Hanya saja, dalam meberikan kritik, kita mestinya memahami etika kritik. Dalle Carnegie, dalam sebuah bukunya mengatakan bahwa, “kritiklah, tapi jangan mengkritik”. Artinya bahwa, dalam mengkritik, kita dianjrukan menggunakan kata – kata yang tidak membuat orang tersinggung. Tapi bahasa yang kita gunakan tersebut, walau pun keras dan pedas, tapi orang yang dikritik, tidak merasa dikritik. Namun, dengan sendirinya, ia kemudian menyadari bahwasanya, apa yang dilakukannya itu, tidak berada dalam koridor yang sebenarnya. Sehingga, di antara kita tidak ada yang namanya “perseteruan abadi”.
Maka, sangat masuk akal sebuah istilah lama yang mengatakan bahwa “jangan merasa pintar, tapi pintarlah untuk merasa”. Istilah ini, terlihat sederhana, tapi dalam maknanya. Ketika kita mengaktualisasikan istilah tersebut ke dalam kehidupan, maka kita pastinya tidak lagi merasa paling hebat. Kita akan tahu bagaimana seharusnya memposisikan diri kita, pada jalur yang sebenarnya. Dan kita pun akan tahu, kepada siapa saja, kita berterima kasih.
Oleh karenanya, lewat momentum hari guru kali ini, dengan segala kerendahan dan hormat, dengan sepenuh hati, bersama para murid sejati, penulis utarakan rasa terima kasih yang tak terhingga, buat kalain para dosen yang luar biasa. Terima kasih atas ilmu yang diberikan kepada kami selama ini. Ilmu yang begitu berarti. Ilmu yang sangat bermanfaat. Dan ilmu yang begitu hebatnya. Dari sinilah, kita bisa berada pada tahap ini dan bahkan hingga tahap – tahap berikutnya nanti. Terima kasih.
Selanjutnya, untuk mengakhiri surat cinta bagi para guru yang luar biasa ini, penulis kembali mengingatkan kepada kita sekalian, tidak bermaksud menggurui, bahwasanya, semua yang kita peroleh hari ini, tidak terjadi hanya dalam satu pihak saja, yakni antara kita dan guru tercinta. Yang pasti, semua ini terjadi, atas kehendak dan juga ada interfensi Sang Tuhan. Dialah Allah SWT. Dialah yang menggerakkan semua, termasuk kita. Sehingga, kita bisa menerima ilmu dengan baik, dari para guru sejati tersebut.

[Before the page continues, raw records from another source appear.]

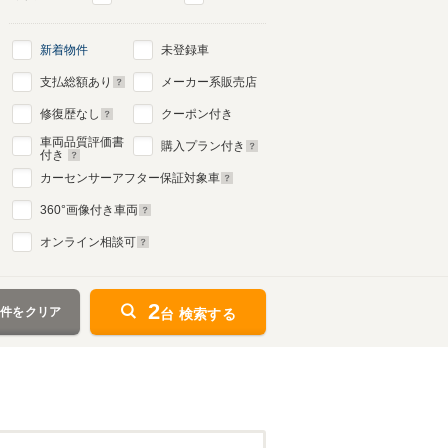
新着物件
未登録車
支払総額あり
メーカー系販売店
修復歴なし
クーポン付き
車両品質評価書
購入プラン付き
付き
カーセンサーアフター保証対象車
360
°画像付き車両
オンライン相談可
2
条件をクリア
台 検索する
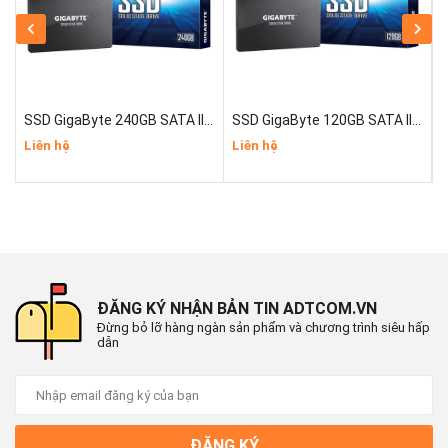
SSD GigaByte 240GB SATA III 2.5"
SSD GigaByte 120GB SATA III 2.5"
Liên hệ
Liên hệ
L
ĐĂNG KÝ NHẬN BẢN TIN ADTCOM.VN
Đừng bỏ lỡ hàng ngàn sản phẩm và chương trình siêu hấp
dẫn
ĐĂNG KÝ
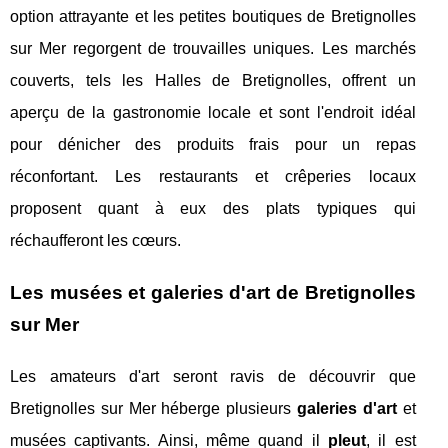
option attrayante et les petites boutiques de Bretignolles
sur Mer regorgent de trouvailles uniques. Les marchés
couverts, tels les Halles de Bretignolles, offrent un
aperçu de la gastronomie locale et sont l'endroit idéal
pour dénicher des produits frais pour un repas
réconfortant. Les restaurants et crêperies locaux
proposent quant à eux des plats typiques qui
réchaufferont les cœurs.
Les musées et galeries d'art de Bretignolles
sur Mer
Les amateurs d'art seront ravis de découvrir que
Bretignolles sur Mer héberge plusieurs
galeries d'art
et
musées captivants. Ainsi, même quand il
pleut
, il est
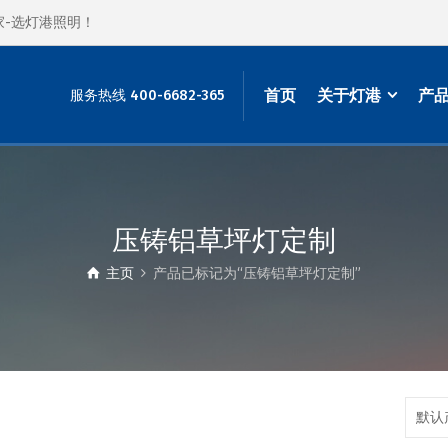
家-选灯港照明！
首页
关于灯港
产
服务热线 400-6682-365
压铸铝草坪灯定制
主页
产品已标记为“压铸铝草坪灯定制”
默认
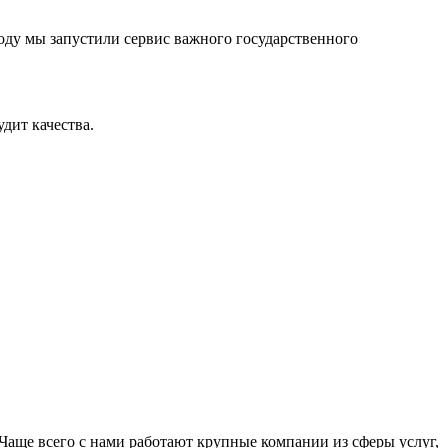
оду мы запустили сервис важного государственного
дит качества.
Чаще всего с нами работают крупные компании из сферы услуг,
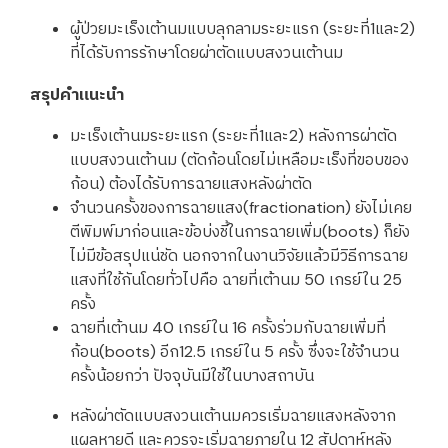
ผู้ป่วยมะเร็งเต้านมแบบลุกลามระยะแรก (ระยะที่1และ2)
ที่ได้รับการรักษาโดยผ่าตัดแบบสงวนเต้านม
สรุปคำแนะนำ
มะเร็งเต้านมระยะแรก (ระยะที่1และ2) หลังการผ่าตัด
แบบสงวนเต้านม (ตัดก้อนโดยไม่เหลือมะเร็งที่ขอบของ
ก้อน) ต้องได้รับการฉายแสงหลังผ่าตัด
จำนวนครั้งของการฉายแสง(fractionation) ยังไม่เคย
ตีพิมพ์มาก่อนและข้อบ่งชี้ในการฉายเพิ่ม(boots) ก็ยัง
ไม่มีข้อสรุปแน่ชัด นอกจากในงานวิจัยแล้วมีวิธีการฉาย
แสงที่ใช้กันโดยทั่วไปคือ ฉายที่เต้านม 50 เกรย์ใน 25
ครั้ง
ฉายที่เต้านม 40 เกรย์ใน 16 ครั้งร่วมกับฉายเพิ่มที่
ก้อน(boots) อีก12.5 เกรย์ใน 5 ครั้ง ซึ่งจะใช้จำนวน
ครั้งน้อยกว่า ปัจจุบันมีใช้ในบางสถาบัน
หลังผ่าตัดแบบสงวนเต้านมควรเริ่มฉายแสงหลังจาก
แผลหายดี และควรจะเริ่มฉายภายใน 12 สัปดาห์หลัง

Terima kasih ya Allah atas segala nikmat yang tak pernah sedetik pun, Engkau luput terhadap kami. Engkaulah Sang Maha Guru sebenarnya. Engkaulah Guru pertama dan paling utama bagi setiap makhluk dan hamba, baik makahluk dan hamba yang berada di alam dunia, maupun di alam – alam lainnya, tanpa kecuali. Ya Allah, Iyya Ka na’budu, wa Iyya Ka, nasta’iin ( hanya kepada Engkaulah kami menyembah dan hanya kepada Engkaulah, kami memohon pertolongan ). Amien 3x, ya Rabbal ‘alamien. Selamat hari guru, untuk guru di seluruh penjuru. Sekian. Tabea.